In other words, from the superficial viewpoint that The Cincinnati Enquirer takes, things look fairly good. However, there are two important reasons why Ohio comes across as a moderate-tax state and not a high-tax state.
However, when we look at state government from the other side of the equation, all of a sudden things look slightly different. There are, as we know, three funds categories of government spending: General, Federal and Other. Historically, the General Fund has been “the” budget, but in recent years there has been a growing awareness of the two other funds. One reason is that politicians in some states (such as West Virginia and Colorado) route a large or growing share of state spending through Other Funds. Since Other Funds are, in theory, funded by fees and not taxes, and since the purpose is, in theory, to fund current operations of the government bureaucracy, it has been relatively easy for state legislators to move spending off the General Fund and in to the Other Funds.
Ohio appears to be safe from this practice, but it is nevertheless worth keeping in mind that Ohio taxpayers pay, out of their pockets, for both General Fund spending and Other Funds. Adding together General and Other Funds spending in 2010, and comparing to other states, Ohio’s relatively favorable ranking suddenly changes (state spending data from the National Association of State Budget Officers):
|In-State Sourced State Government Spending as Percent of State Personal Income, 2010|
|1||West Virginia||26.8%||18||North Dakota||10.4%||34||Maryland||8.2%|
|7||New Mexico||14.2%||24||New York||9.4%||40||New Jersey||7.6%|
And we have not yet even looked at the burden of local governments. If we add locally funded local government spending to in-state sourced state government spending, and again divide by personal income (phew!), we get:
|State and local gov. spending, excl. fed funds, pct of personal income|
|5||North Dakota||14.1%||22||New Jersey||12.5%||38||Arizona||11.4%|
|16||Kansas||12.9%||33||Rhode Island||11.8%||49||New Hampshire||9.7%|
|17||North Carolina||12.7%||50||South Dakota||9.6%|
Ohio is now even further up the scale, essentially tied for 14th place with Iowa and Kansas.

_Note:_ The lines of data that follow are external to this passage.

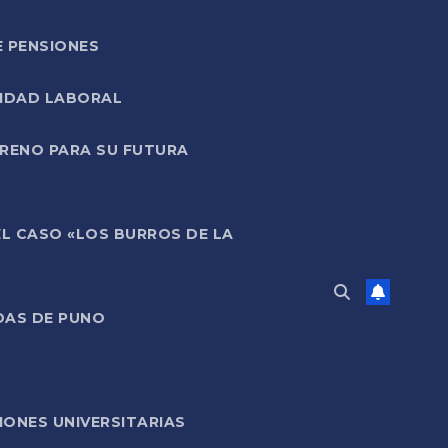
E PENSIONES
LIDAD LABORAL
RRENO PARA SU FUTURA
EL CASO «LOS BURROS DE LA
DAS DE PUNO
ONES UNIVERSITARIAS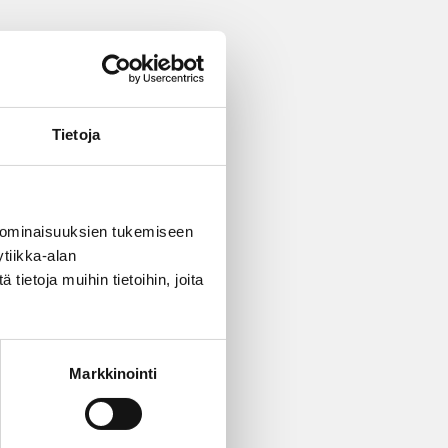
-16) tai sähköpostitse
Tietoja
 ominaisuuksien tukemiseen
tiikka-alan
ietoja muihin tietoihin, joita
Markkinointi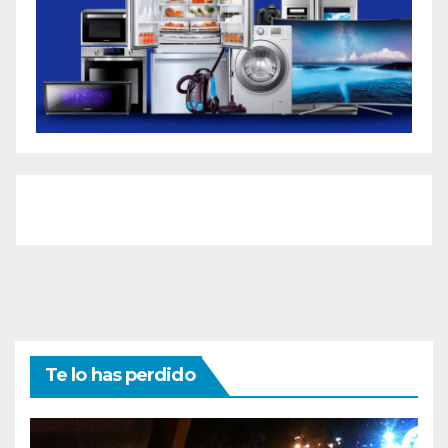
Te lo has perdido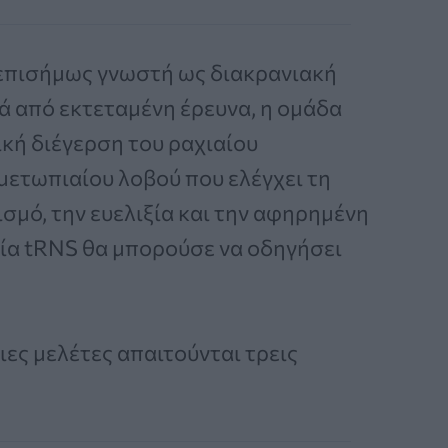
 επισήμως γνωστή ως διακρανιακή
ά από εκτεταμένη έρευνα, η ομάδα
κή διέγερση του ραχιαίου
μετωπιαίου λοβού που ελέγχει τη
σμό, την ευελιξία και την αφηρημένη
ία tRNS θα μπορούσε να οδηγήσει
ιες μελέτες απαιτούνται τρεις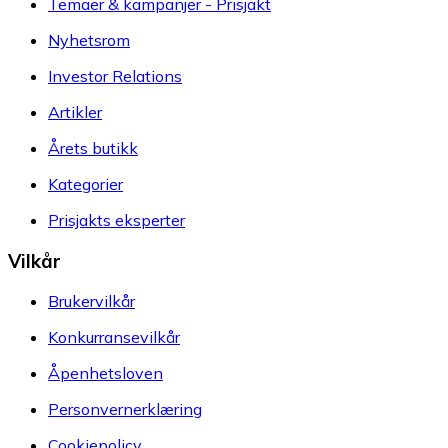
Temaer & kampanjer - Prisjakt
Nyhetsrom
Investor Relations
Artikler
Årets butikk
Kategorier
Prisjakts eksperter
Vilkår
Brukervilkår
Konkurransevilkår
Åpenhetsloven
Personvernerklæring
Cookiepolicy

This is the true government burden on taxpayers in Ohio. Given that Ohio, according to Bureau of Economic Analysis data, has one of the two worst GDP growth rates over the past decade (Michigan is The Buckeye State’s only competitor at the bottom) it is worth taking the government burden on Ohioans very seriously.
There is one last point to add to this. Even if we stay focused on state income taxes, and even if they on average impose a moderate burden on taxpayers, the structure of the income tax is in itself a burden. Ohio has nine income brackets, which makes the state’s income tax one of the most work-discouraging in the country. Hawaii imposes an astounding 12 brackets, Missouri has 10 and Iowa matches Ohio’s 9 brackets.

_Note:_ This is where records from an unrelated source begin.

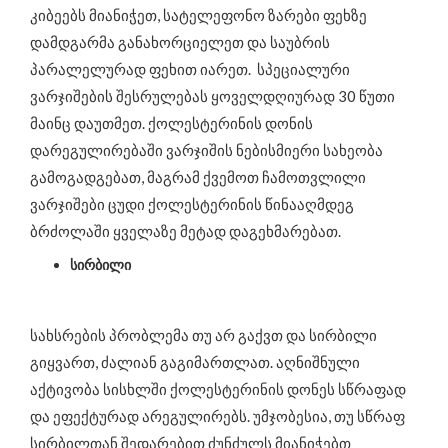
კიბეებს მიანიჭეთ, სატელეფონო ზარები ფეხზე
დამდგარმა განახორციელეთ და საუბრის
პარალელურად ფეხით იარეთ. სპეციალური
ვარჯიშების შესრულებას ყოველდღიურად 30 წუთი
მაინც დაუთმეთ. ქოლესტერინის დონის
დარეგულირებაში ვარჯიშის ნებისმიერი სახეობა
გამოგადგებათ, მაგრამ ქვემოთ ჩამოთვლილი
ვარჯიშები ცუდი ქოლესტერინის წინააღმდეგ
ბრძოლაში ყველაზე მეტად დაგეხმარებათ.
სირბილი
სახსრების პრობლემა თუ არ გაქვთ და სირბილი
გიყვართ, ძალიან გაგიმართლათ. აღნიშნული
აქტივობა სისხლში ქოლესტერინის დონეს სწრაფად
და ეფექტურად არეგულირებს. უმჯობესია, თუ სწრაფ
სირბილთან შედარებით ძუნძულს მიანიჭებთ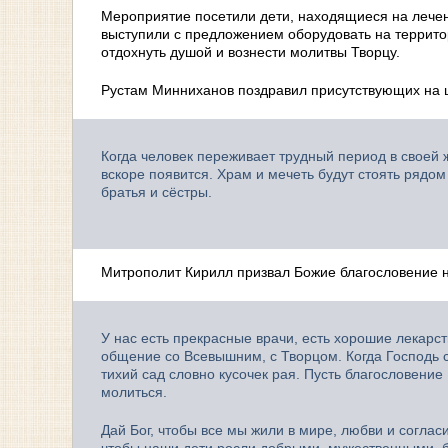
Мероприятие посетили дети, находящиеся на лечен
выступили с предложением оборудовать на террито
отдохнуть душой и вознести молитвы Творцу.
Рустам Минниханов поздравил присутствующих на ц
Когда человек переживает трудный период в своей 
вскоре появится. Храм и мечеть будут стоять рядом 
братья и сёстры.
Митрополит Кирилл призвал Божие благословение н
У нас есть прекрасные врачи, есть хорошие лекарс
общение со Всевышним, с Творцом. Когда Господь со
тихий сад словно кусочек рая. Пусть благословение
молиться.
Дай Бог, чтобы все мы жили в мире, любви и согл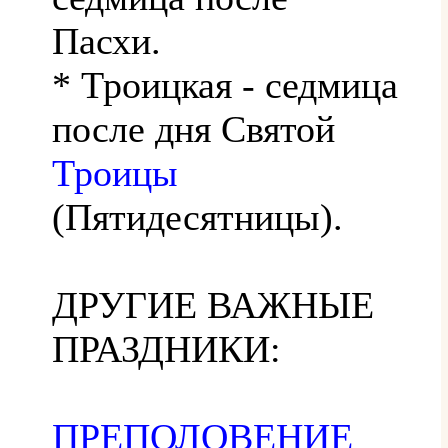
Пасхи.
* Троицкая - седмица
после дня Святой
Троицы
(Пятидесятницы).
ДРУГИЕ ВАЖНЫЕ
ПРАЗДНИКИ:
ПРЕПОЛОВЕНИЕ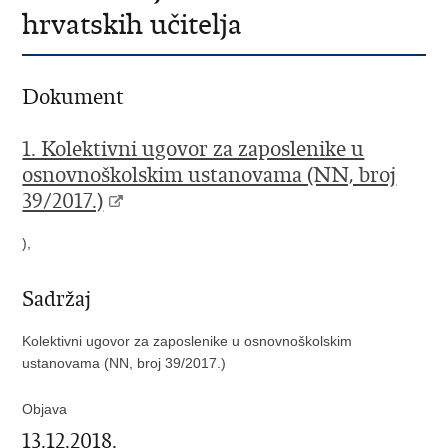
hrvatskih učitelja
Dokument
1. Kolektivni ugovor za zaposlenike u
osnovnoškolskim ustanovama (NN, broj
39/2017.)
),
Sadržaj
Kolektivni ugovor za zaposlenike u osnovnoškolskim
ustanovama (NN, broj 39/2017.)
Objava
13.12.2018.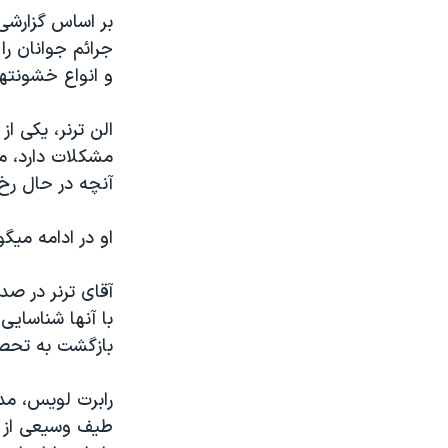
بر اساس گزارشی
جرائم جوانان را
و انواع خشونته
الن ترنر، يکی ا
مشکلات دارد، می
آنچه در حال رخ
او در ادامه ميگو
آقای ترنر در ص
با آنها شناسايی
بازگشت به تحصيل
رابرت لويس، مد
طيف وسيعی از سا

However, Iowa flattens out its tax (imposes the highest bracket) at less than $29,000, and Missouri reaches its highest bracket at a low $9,000 annual income (both for single filers). Ohio, by contrast, spreads its brackets out over incomes up to $200,000 (single filers).

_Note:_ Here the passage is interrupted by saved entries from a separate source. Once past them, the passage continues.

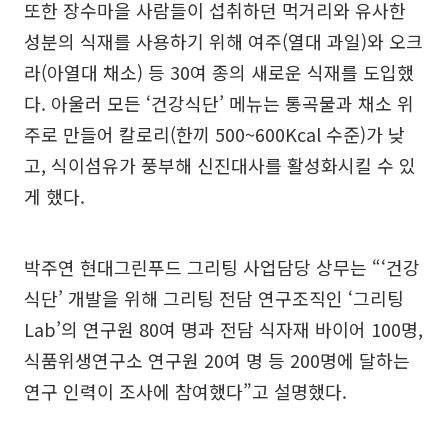
또한 장수마을 사람들이 섭취하던 먹거리와 유사한
성분의 식재를 사용하기 위해 여주(열대 과일)와 오크
라(아열대 채소) 등 30여 종의 새로운 식재를 도입했
다. 아울러 모든 ‘건강식단’ 메뉴는 통곡물과 채소 위
주로 만들어 칼로리(한끼 500~600Kcal 수준)가 낮
고, 식이섬유가 풍부해 신진대사를 활성화시킬 수 있
게 했다.
박주연 현대그린푸드 그리팅 사업담당 상무는 “‘건강
식단’ 개발을 위해 그리팅 전담 연구조직인 ‘그리팅
Lab’의 연구원 80여 명과 전담 식자재 바이어 100명,
식품위생연구소 연구원 20여 명 등 200명에 달하는
연구 인력이 조사에 참여했다”고 설명했다.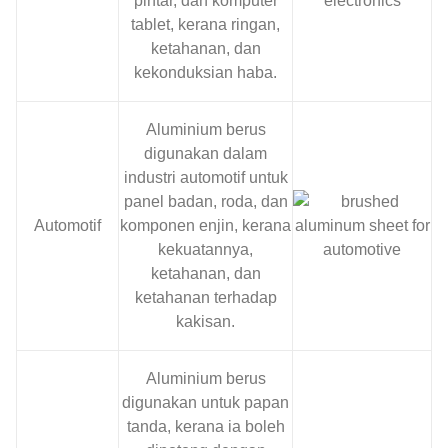
pintar, dan komputer
tablet, kerana ringan,
ketahanan, dan
kekonduksian haba.
Aluminium berus
digunakan dalam
industri automotif untuk
panel badan, roda, dan
Automotif
komponen enjin, kerana
kekuatannya,
ketahanan, dan
ketahanan terhadap
kakisan.
Aluminium berus
digunakan untuk papan
tanda, kerana ia boleh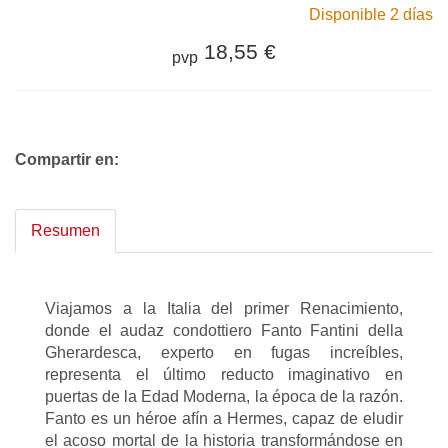
Disponible 2 días
18,55 €
pvp
Compartir en:
Resumen
Viajamos a la Italia del primer Renacimiento,
donde el audaz condottiero Fanto Fantini della
Gherardesca, experto en fugas increíbles,
representa el último reducto imaginativo en
puertas de la Edad Moderna, la época de la razón.
Fanto es un héroe afín a Hermes, capaz de eludir
el acoso mortal de la historia transformándose en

This means, in plain English, that while comparable states stop penalizing people who work hard, educate themselves, start businesses and pursue a career at some point, Ohio keeps going after them deep into the six figures.
It is pure fiction to say that Ohio does not need tax cuts. Ohio taxpayers do need tax cuts, and they need them badly. Is it too much to ask of the opponents to tax cuts that they do their homework before they try to stop Governor Kasich from making lives a little easier for Ohio families?